■ PROBLEM TO WORK ON
Write every record out again exactly, and keep images out of it.

Extracted page text data:
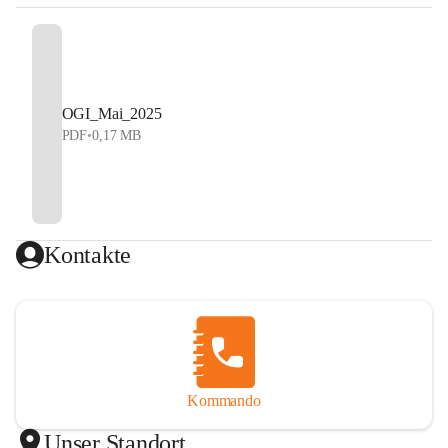
OGI_Mai_2025
PDF
•
0,17 MB
Kontakte
Kommando
Unser Standort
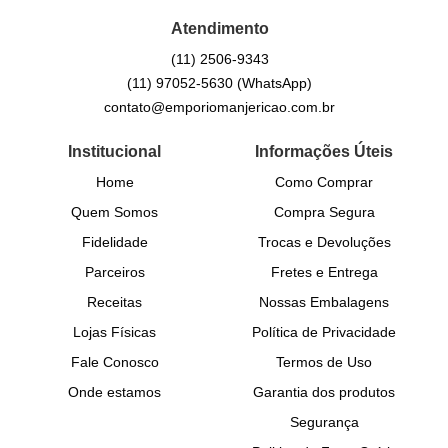
Atendimento
(11)
2506-9343
(11)
97052-5630
(WhatsApp)
contato@emporiomanjericao.com.br
Institucional
Informações Úteis
Home
Como Comprar
Quem Somos
Compra Segura
Fidelidade
Trocas e Devoluções
Parceiros
Fretes e Entrega
Receitas
Nossas Embalagens
Lojas Físicas
Política de Privacidade
Fale Conosco
Termos de Uso
Onde estamos
Garantia dos produtos
Segurança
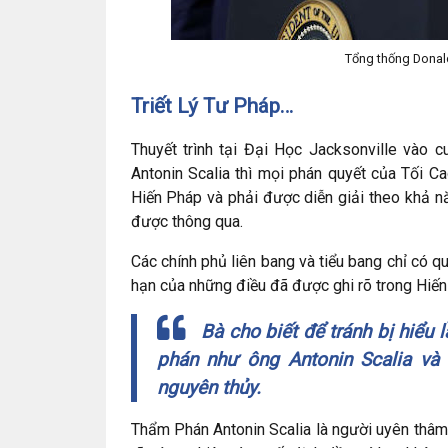
Tổng thống Donal
Triết Lý Tư Pháp…
Thuyết trình tại Đại Học Jacksonville vào c
Antonin Scalia thì mọi phán quyết của Tối C
Hiến Pháp và phải được diễn giải theo khả nă
được thông qua.
Các chính phủ liên bang và tiểu bang chỉ có q
hạn của những điều đã được ghi rõ trong Hiến
Bà cho biết để tránh bị hiểu l
phán như ông Antonin Scalia và
nguyên thủy.
Thẩm Phán Antonin Scalia là người uyên thâm 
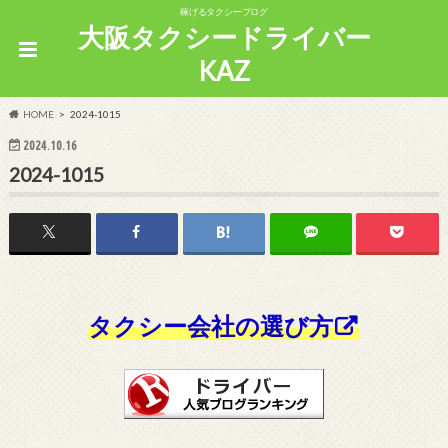
稼げるタクシーブログ
大阪タクシードライバー
KAZ
HOME
2024-1015
2024.10.16
2024-1015
タクシー会社の選び方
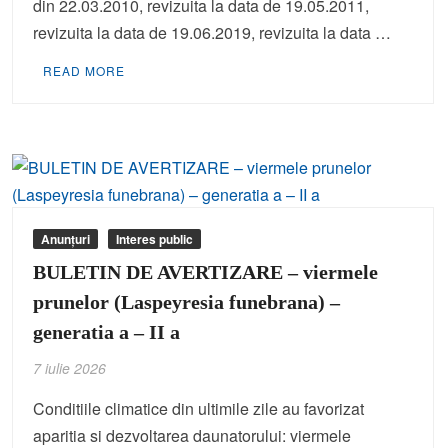
din 22.03.2010, revizuita la data de 19.05.2011,
revizuita la data de 19.06.2019, revizuita la data …
READ MORE
Anunțuri
Interes public
BULETIN DE AVERTIZARE – viermele
prunelor (Laspeyresia funebrana) –
generatia a – II a
7 iulie 2026
Conditiile climatice din ultimile zile au favorizat
aparitia si dezvoltarea daunatorului: viermele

■ FINISHED TASK
OGI_Mai_2025
PDF
•
0,17 MB
Kontakte
Kommando
Unser Standort
Atendimento
(11)
2506-9343
(11)
97052-5630
(WhatsApp)
contato@emporiomanjericao.com.br
Institucional
Informações Úteis
Home
Como Comprar
Quem Somos
Compra Segura
Fidelidade
Trocas e Devoluções
Parceiros
Fretes e Entrega
Receitas
Nossas Embalagens
Lojas Físicas
Política de Privacidade
Fale Conosco
Termos de Uso
Onde estamos
Garantia dos produtos
Segurança
Tổng thống Donal
Triết Lý Tư Pháp…
Thuyết trình tại Đại Học Jacksonville vào c
Antonin Scalia thì mọi phán quyết của Tối C
Hiến Pháp và phải được diễn giải theo khả nă
được thông qua.
Các chính phủ liên bang và tiểu bang chỉ có q
hạn của những điều đã được ghi rõ trong Hiến
Bà cho biết để tránh bị hiểu l
phán như ông Antonin Scalia và
nguyên thủy.
Thẩm Phán Antonin Scalia là người uyên thâm 
稼げるタクシーブログ
大阪タクシードライバー
KAZ
HOME
2024-1015
2024.10.16
2024-1015
タクシー会社の選び方
din 22.03.2010, revizuita la data de 19.05.2011,
revizuita la data de 19.06.2019, revizuita la data …
READ MORE
Anunțuri
Interes public
BULETIN DE AVERTIZARE – viermele
prunelor (Laspeyresia funebrana) –
generatia a – II a
7 iulie 2026
Conditiile climatice din ultimile zile au favorizat
aparitia si dezvoltarea daunatorului: viermele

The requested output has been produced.